The operating environment remained challenging in 2017 due to uncertainties in the global economy. Many customers in the network and communications space delayed spending for infrastructure projects, which contributed to the slowdown in demand worldwide, and subsequently intensified competition in the sector.
The difficult operating conditions were exacerbated when the Group had to deal with technical issues in Vietnam, which hindered the signing of new contracts by our customers in the country. As a result, the Group posted a 50.5% decline in revenue to S$33.1 million, which also contributed to the net loss of S$2.0 million incurred in FY2017.
The technical glitch we faced in Vietnam was from a single manufacturer and for a period of about six months. We worked with the customer and the manufacturer to determine the source and circumstances surrounding the technical glitch, and also checked on the warranty coverage of the equipment in question. During this period of time, the Group's Vietnamese customer declined approval of any new contracts until the issues were resolved. The issues have now been resolved with the replacement of the aff ected equipment by the manufacturer, which are covered under warranty. More importantly, we have started to present sales proposals to our Vietnamese customer.
As a testament to the entrenched relationships we have established with our customers, the Group continued to secure repeat orders from them. At the outset of the financial year under review, we secured two major contracts worth a total value of S$47.8 million from a regional service provider and another Singapore based customer.
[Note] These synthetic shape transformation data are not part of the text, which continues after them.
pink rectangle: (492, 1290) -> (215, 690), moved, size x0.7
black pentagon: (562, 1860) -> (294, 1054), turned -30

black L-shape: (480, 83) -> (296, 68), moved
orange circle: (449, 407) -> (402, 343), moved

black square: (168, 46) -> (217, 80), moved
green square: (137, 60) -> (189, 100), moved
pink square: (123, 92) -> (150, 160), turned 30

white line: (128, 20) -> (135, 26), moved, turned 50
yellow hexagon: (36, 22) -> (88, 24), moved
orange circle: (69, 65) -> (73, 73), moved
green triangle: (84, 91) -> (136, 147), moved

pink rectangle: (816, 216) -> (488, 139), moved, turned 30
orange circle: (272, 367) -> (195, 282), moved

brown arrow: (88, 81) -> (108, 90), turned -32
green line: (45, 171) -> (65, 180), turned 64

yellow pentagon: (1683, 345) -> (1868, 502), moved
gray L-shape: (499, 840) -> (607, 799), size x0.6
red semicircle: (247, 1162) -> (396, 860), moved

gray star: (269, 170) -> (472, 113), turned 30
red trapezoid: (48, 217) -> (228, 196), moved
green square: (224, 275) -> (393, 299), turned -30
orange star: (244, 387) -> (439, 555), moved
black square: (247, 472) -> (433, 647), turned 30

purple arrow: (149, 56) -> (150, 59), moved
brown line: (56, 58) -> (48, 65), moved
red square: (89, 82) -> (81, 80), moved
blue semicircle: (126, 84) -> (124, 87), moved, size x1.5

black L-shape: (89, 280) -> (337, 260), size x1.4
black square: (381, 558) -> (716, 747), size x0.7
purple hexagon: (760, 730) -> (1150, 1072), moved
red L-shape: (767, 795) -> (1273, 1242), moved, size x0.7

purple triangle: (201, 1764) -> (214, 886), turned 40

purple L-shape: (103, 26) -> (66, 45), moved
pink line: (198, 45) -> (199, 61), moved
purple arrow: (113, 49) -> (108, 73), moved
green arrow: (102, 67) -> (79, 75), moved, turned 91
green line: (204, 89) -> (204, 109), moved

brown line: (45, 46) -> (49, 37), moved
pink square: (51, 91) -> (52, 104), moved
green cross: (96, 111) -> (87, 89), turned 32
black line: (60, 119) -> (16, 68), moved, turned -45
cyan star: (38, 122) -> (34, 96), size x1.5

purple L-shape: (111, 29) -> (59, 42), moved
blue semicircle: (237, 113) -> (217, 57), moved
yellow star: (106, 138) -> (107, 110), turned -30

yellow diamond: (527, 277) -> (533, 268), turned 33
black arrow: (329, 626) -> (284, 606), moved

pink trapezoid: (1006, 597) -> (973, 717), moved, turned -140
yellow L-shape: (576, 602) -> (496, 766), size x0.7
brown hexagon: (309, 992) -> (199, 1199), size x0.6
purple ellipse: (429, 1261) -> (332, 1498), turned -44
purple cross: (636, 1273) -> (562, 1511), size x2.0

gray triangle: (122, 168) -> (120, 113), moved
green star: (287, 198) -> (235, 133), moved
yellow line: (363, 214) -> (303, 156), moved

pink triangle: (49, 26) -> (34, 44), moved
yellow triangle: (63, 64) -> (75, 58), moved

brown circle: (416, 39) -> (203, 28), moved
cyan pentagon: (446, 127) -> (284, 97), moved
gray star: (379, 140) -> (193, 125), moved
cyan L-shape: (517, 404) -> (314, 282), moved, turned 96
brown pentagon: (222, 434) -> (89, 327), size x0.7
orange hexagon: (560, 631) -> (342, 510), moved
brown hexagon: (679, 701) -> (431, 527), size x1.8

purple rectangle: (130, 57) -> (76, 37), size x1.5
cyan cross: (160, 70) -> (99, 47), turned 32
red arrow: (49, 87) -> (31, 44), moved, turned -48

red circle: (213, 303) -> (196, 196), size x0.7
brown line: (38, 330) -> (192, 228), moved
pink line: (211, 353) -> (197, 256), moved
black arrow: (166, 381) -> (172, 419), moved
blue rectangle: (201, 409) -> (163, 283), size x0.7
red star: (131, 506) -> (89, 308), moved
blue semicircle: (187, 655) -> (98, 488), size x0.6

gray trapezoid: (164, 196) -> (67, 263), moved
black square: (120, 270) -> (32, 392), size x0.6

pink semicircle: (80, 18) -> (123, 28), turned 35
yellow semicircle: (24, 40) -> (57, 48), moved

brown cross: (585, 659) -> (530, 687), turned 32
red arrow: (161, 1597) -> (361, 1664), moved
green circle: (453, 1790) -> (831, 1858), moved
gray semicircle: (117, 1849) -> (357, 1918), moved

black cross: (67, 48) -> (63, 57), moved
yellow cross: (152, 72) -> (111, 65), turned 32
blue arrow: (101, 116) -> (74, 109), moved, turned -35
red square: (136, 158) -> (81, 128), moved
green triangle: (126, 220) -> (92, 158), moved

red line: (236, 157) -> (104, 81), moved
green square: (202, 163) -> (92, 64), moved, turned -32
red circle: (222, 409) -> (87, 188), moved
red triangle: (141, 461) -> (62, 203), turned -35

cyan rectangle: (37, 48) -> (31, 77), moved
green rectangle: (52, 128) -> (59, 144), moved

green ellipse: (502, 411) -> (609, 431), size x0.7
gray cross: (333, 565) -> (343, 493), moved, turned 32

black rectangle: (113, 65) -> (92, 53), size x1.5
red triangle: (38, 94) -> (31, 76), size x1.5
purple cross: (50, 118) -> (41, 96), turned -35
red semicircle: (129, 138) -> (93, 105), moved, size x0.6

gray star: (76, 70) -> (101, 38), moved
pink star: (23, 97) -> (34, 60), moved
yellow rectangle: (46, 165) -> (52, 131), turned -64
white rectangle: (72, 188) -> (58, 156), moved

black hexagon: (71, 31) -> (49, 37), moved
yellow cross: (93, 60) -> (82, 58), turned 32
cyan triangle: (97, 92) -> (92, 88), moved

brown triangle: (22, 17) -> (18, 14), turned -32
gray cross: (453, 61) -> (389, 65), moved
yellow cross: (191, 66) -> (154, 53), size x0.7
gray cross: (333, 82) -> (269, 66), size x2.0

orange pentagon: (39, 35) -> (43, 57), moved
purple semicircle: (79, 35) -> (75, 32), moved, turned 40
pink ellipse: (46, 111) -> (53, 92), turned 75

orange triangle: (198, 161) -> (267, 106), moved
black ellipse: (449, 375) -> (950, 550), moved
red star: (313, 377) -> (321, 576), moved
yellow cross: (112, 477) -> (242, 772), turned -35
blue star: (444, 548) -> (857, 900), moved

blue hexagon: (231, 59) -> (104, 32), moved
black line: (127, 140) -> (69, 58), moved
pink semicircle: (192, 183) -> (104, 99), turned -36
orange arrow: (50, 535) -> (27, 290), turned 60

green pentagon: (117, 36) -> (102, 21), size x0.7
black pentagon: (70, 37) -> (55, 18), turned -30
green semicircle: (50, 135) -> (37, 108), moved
Under the contracts, Ntegrator will provide fibre installation and maintenance services to these repeat customers.
Over in Myanmar, the Group continued our marketing efforts to expand our customer base and revenue streams. Although we did not secure any new contracts in FY2017, our efforts paid off when we were awarded a US$2.0 million (approximately S$2.7 million1) contract subsequent to the financial year end. Ntegrator will supply spare parts and ECI equipment to the Ministry of Defence which is completed in March 2018.
Additionally, the Group clinched three other projects in Singapore after FY2017. Under one of the three contracts, the Group will provide services in relation to a broadband fiber network. These services include installation, patching and re-instatement works, which commenced in January 2018, covering a contract period of three years.
The remaining two contracts from a regional service provider include a project to provide fiber works, while the other is an addition to an existing contract to supply pipeline and manhole works.
The above-mentioned three contracts are expected to contribute positively to the Group's financial performance over the next three financial years, subject to timely completion of the projects and eff ective cost management.
Excluding the four contract wins secured in February 2018, the Group's outstanding order book stood at S$75.5 million as at December 31, 2017, compared to S$36.2 million as at end of 2016. The rise in order book was largely due to repeat orders from Singapore. The Group expects a significant portion of the order book to be completed and contribute to Ntegrator's financial performance in the financial year ending December 31, 2018.
Moving forward, we will continue to leverage on our trusted brand name, proven track record and established relationships with customers to capture growth opportunities in our targeted markets of Singapore, Myanmar and Vietnam.